_Task item_
An exact copy of the entries below is the expected answer.

_Data excerpts_
►
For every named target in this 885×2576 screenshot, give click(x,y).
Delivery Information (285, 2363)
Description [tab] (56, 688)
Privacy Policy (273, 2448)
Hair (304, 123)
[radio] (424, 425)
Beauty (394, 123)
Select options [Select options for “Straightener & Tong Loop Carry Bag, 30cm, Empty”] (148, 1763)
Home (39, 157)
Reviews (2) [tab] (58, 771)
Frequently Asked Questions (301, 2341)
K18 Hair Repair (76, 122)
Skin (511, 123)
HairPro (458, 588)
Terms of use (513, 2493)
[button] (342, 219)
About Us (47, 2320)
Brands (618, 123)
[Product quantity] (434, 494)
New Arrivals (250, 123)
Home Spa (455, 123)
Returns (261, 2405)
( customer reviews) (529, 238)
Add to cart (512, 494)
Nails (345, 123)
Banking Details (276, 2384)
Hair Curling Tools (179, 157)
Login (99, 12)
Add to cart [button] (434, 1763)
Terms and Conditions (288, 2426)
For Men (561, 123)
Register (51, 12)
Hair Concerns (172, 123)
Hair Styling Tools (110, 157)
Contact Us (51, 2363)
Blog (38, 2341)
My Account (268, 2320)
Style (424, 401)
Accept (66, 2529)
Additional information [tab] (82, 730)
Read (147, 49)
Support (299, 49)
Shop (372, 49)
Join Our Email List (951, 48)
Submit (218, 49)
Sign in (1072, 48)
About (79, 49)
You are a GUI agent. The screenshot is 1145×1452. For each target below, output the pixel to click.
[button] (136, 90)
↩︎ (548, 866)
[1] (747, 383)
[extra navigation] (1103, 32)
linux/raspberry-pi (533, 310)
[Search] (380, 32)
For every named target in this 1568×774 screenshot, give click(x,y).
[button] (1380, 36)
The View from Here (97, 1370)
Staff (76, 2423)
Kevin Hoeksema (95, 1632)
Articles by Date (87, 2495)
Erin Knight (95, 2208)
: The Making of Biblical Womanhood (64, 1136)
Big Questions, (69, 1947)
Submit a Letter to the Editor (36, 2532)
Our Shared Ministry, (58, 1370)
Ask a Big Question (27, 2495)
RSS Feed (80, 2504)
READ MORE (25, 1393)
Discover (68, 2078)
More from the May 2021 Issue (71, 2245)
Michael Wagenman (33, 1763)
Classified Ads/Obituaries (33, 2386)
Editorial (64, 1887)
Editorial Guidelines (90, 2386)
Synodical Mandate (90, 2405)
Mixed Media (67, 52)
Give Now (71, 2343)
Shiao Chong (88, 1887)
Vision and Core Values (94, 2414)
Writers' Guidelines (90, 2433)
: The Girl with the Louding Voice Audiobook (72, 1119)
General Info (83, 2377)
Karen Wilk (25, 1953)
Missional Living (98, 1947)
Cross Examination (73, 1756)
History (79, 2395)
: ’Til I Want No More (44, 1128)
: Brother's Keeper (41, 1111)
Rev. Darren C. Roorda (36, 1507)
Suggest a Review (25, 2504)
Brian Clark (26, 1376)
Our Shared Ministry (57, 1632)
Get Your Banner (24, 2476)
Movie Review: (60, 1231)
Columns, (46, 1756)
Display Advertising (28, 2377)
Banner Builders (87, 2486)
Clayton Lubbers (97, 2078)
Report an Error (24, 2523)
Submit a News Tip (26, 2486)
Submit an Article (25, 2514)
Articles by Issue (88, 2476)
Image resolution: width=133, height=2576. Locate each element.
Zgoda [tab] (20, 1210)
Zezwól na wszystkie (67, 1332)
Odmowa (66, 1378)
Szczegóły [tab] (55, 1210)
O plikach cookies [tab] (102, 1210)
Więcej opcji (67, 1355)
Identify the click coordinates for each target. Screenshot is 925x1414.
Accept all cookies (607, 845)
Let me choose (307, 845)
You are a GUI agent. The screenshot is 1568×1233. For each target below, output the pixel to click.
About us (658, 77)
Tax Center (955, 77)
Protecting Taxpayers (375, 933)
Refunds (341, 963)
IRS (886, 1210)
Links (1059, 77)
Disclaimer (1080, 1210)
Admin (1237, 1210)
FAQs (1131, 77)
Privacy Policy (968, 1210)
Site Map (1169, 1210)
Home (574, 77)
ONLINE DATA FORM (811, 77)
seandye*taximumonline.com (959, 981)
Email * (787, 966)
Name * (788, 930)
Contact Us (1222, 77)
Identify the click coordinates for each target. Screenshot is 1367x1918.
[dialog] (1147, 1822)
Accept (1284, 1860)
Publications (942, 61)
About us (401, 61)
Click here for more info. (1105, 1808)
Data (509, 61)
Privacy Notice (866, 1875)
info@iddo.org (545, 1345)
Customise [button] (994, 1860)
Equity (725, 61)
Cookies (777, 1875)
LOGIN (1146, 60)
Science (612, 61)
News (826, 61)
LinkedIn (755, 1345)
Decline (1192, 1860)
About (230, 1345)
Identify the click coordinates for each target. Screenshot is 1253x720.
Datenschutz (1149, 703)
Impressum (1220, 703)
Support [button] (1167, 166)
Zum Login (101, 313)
◄
_Solution_
For every named target in this 885×2576 screenshot, give click(x,y).
Delivery Information (285, 2363)
Description [tab] (56, 688)
Privacy Policy (273, 2448)
Hair (304, 123)
[radio] (424, 425)
Beauty (394, 123)
Select options [Select options for “Straightener & Tong Loop Carry Bag, 30cm, Empty”] (148, 1763)
Home (39, 157)
Reviews (2) [tab] (58, 771)
Frequently Asked Questions (301, 2341)
K18 Hair Repair (76, 122)
Skin (511, 123)
HairPro (458, 588)
Terms of use (513, 2493)
[button] (342, 219)
About Us (47, 2320)
Brands (618, 123)
[Product quantity] (434, 494)
New Arrivals (250, 123)
Home Spa (455, 123)
Returns (261, 2405)
( customer reviews) (529, 238)
Add to cart (512, 494)
Nails (345, 123)
Banking Details (276, 2384)
Hair Curling Tools (179, 157)
Login (99, 12)
Add to cart [button] (434, 1763)
Terms and Conditions (288, 2426)
For Men (561, 123)
Register (51, 12)
Hair Concerns (172, 123)
Hair Styling Tools (110, 157)
Contact Us (51, 2363)
Blog (38, 2341)
My Account (268, 2320)
Style (424, 401)
Accept (66, 2529)
Additional information [tab] (82, 730)
Read (147, 49)
Support (299, 49)
Shop (372, 49)
Join Our Email List (951, 48)
Submit (218, 49)
Sign in (1072, 48)
About (79, 49)
You are a GUI agent. The screenshot is 1145×1452. For each target below, output the pixel to click.
[button] (136, 90)
↩︎ (548, 866)
[1] (747, 383)
[extra navigation] (1103, 32)
linux/raspberry-pi (533, 310)
[Search] (380, 32)
For every named target in this 1568×774 screenshot, give click(x,y).
[button] (1380, 36)
The View from Here (97, 1370)
Staff (76, 2423)
Kevin Hoeksema (95, 1632)
Articles by Date (87, 2495)
Erin Knight (95, 2208)
: The Making of Biblical Womanhood (64, 1136)
Big Questions, (69, 1947)
Submit a Letter to the Editor (36, 2532)
Our Shared Ministry, (58, 1370)
Ask a Big Question (27, 2495)
RSS Feed (80, 2504)
READ MORE (25, 1393)
Discover (68, 2078)
More from the May 2021 Issue (71, 2245)
Michael Wagenman (33, 1763)
Classified Ads/Obituaries (33, 2386)
Editorial (64, 1887)
Editorial Guidelines (90, 2386)
Synodical Mandate (90, 2405)
Mixed Media (67, 52)
Give Now (71, 2343)
Shiao Chong (88, 1887)
Vision and Core Values (94, 2414)
Writers' Guidelines (90, 2433)
: The Girl with the Louding Voice Audiobook (72, 1119)
General Info (83, 2377)
Karen Wilk (25, 1953)
Missional Living (98, 1947)
Cross Examination (73, 1756)
History (79, 2395)
: ’Til I Want No More (44, 1128)
: Brother's Keeper (41, 1111)
Rev. Darren C. Roorda (36, 1507)
Suggest a Review (25, 2504)
Brian Clark (26, 1376)
Our Shared Ministry (57, 1632)
Get Your Banner (24, 2476)
Movie Review: (60, 1231)
Columns, (46, 1756)
Display Advertising (28, 2377)
Banner Builders (87, 2486)
Clayton Lubbers (97, 2078)
Report an Error (24, 2523)
Submit a News Tip (26, 2486)
Submit an Article (25, 2514)
Articles by Issue (88, 2476)
Image resolution: width=133, height=2576. Locate each element.
Zgoda [tab] (20, 1210)
Zezwól na wszystkie (67, 1332)
Odmowa (66, 1378)
Szczegóły [tab] (55, 1210)
O plikach cookies [tab] (102, 1210)
Więcej opcji (67, 1355)
Identify the click coordinates for each target. Screenshot is 925x1414.
Accept all cookies (607, 845)
Let me choose (307, 845)
You are a GUI agent. The screenshot is 1568×1233. For each target below, output the pixel to click.
About us (658, 77)
Tax Center (955, 77)
Protecting Taxpayers (375, 933)
Refunds (341, 963)
IRS (886, 1210)
Links (1059, 77)
Disclaimer (1080, 1210)
Admin (1237, 1210)
FAQs (1131, 77)
Privacy Policy (968, 1210)
Site Map (1169, 1210)
Home (574, 77)
ONLINE DATA FORM (811, 77)
seandye*taximumonline.com (959, 981)
Email * (787, 966)
Name * (788, 930)
Contact Us (1222, 77)
Identify the click coordinates for each target. Screenshot is 1367x1918.
[dialog] (1147, 1822)
Accept (1284, 1860)
Publications (942, 61)
About us (401, 61)
Click here for more info. (1105, 1808)
Data (509, 61)
Privacy Notice (866, 1875)
info@iddo.org (545, 1345)
Customise [button] (994, 1860)
Equity (725, 61)
Cookies (777, 1875)
LOGIN (1146, 60)
Science (612, 61)
News (826, 61)
LinkedIn (755, 1345)
Decline (1192, 1860)
About (230, 1345)
Identify the click coordinates for each target. Screenshot is 1253x720.
Datenschutz (1149, 703)
Impressum (1220, 703)
Support [button] (1167, 166)
Zum Login (101, 313)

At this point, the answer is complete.